A very good friend of mine, A, has just spent a few nights with me before beginning her own adventure at Cambridge. I cannot explain how incredibly wonderful it is to be able to sit down with someone who really knows you, and just chat. After months of new friendships (no matter how great these friendships are), an old friend was a welcome relief. In a true test of friendship, A spent the better part of yesterday evening with me as we puzzled, sweated, and groaned our way through putting together a newly delivered piece of Ikea furniture. For anyone not familiar with Ikea, it is a wonderful shopping experience and buying any piece of furniture you can imagine is as simple as ticking a piece of paper – and pretty affordable too. However, the notion of “home-assembly” is slightly more difficult and was somewhat hindered by the fact that I don’t own a hammer. But we persevered and a few glasses of wine, a bowl of popcorn, and a chinese dinner takeaway later – a beautiful shelving unit now adorns my bedroom wall.
The beauty of friendship is that it extends through all periods of a person’s life. The school I work at is a fairly small school; only one class per year group from nursery to Year 6. Other than making it fairly easy to remember the names of most of the children; this means that as child, you are with the same children in a classroom every year for 7 years. This does both good and bad things to friendships – everyday I see the toils that 5 years together has already taken on my class, eight year olds can be cruel. But then there are these moments that completely astound me and remind me that all people have a degree of inherent goodness.
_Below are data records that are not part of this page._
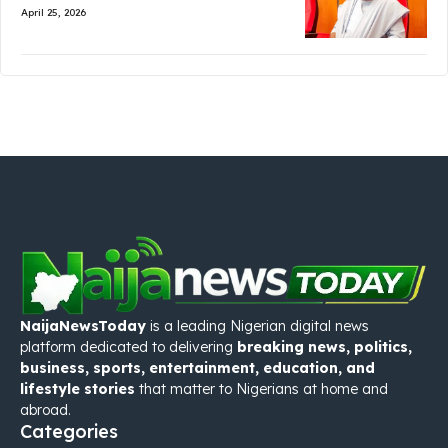
April 25, 2026
NaijaNewsToday
is a leading Nigerian digital news
platform dedicated to delivering
breaking news, politics,
business, sports, entertainment, education, and
lifestyle stories
that matter to Nigerians at home and
abroad.
Categories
My class is a particularly challenging class. No form of punishment and no incentive for good behaviour seems to matter to them. We have tried everything. Earlier this week they were busy changing for PE (sports) which was withheld from them last week due to bad behaviour. This week we gave them a time limit to change, if a child wasn’t ready by the time the buzzer went off they would not be able to take place in the highly anticipated sports lesson, and would instead have to sit and watch the rest of the class enjoying themselves. Instead of the usual jibes towards each other, the class went about changing quickly and quietly before assuming their set positions on the carpet. One boy was struggling to change with the same speed as the rest of his classmates and soon the naughtiest boy in the class was sitting next to him, tying his shoelaces as he fussed with his t-shirt. At the next desk, one of the female students was helping another male student tie his shoelaces after he’d failed at being able to do them himself.
I wouldn’t dare make a comment about the gender of the children struggling to tie their shoelaces; but the small acts of kindness their classmates offered were enough to leave a smile on my face for the rest of the week. Friendships are challenging and beautiful things, and sometimes we forget how much we need them.